Required work:
Report, from the records below, every line where the word "Аксессуары" appears.

··· Task data ···

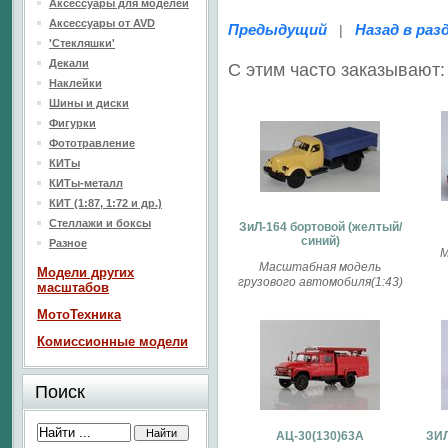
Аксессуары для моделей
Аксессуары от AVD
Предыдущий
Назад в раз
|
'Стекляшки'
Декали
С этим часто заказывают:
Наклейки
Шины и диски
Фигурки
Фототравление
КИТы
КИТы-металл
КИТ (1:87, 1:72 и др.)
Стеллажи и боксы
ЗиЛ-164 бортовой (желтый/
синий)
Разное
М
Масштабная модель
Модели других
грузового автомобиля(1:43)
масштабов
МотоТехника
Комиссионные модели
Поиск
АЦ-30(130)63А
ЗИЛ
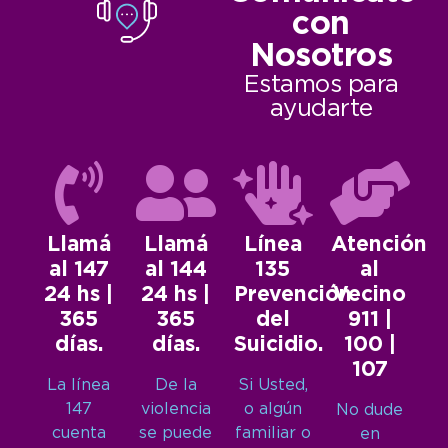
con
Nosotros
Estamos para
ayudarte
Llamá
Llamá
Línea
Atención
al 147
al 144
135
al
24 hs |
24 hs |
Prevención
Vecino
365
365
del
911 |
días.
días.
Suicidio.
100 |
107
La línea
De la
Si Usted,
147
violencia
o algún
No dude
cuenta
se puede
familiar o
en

···
··· Task data ···

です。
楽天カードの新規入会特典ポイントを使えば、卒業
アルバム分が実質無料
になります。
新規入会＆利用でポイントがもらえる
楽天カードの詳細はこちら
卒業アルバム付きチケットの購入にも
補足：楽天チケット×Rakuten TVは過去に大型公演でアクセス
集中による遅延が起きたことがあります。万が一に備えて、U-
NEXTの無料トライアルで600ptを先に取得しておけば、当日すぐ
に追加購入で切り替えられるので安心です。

···

Output for this exercise:
Аксессуары для моделей
Аксессуары от AVD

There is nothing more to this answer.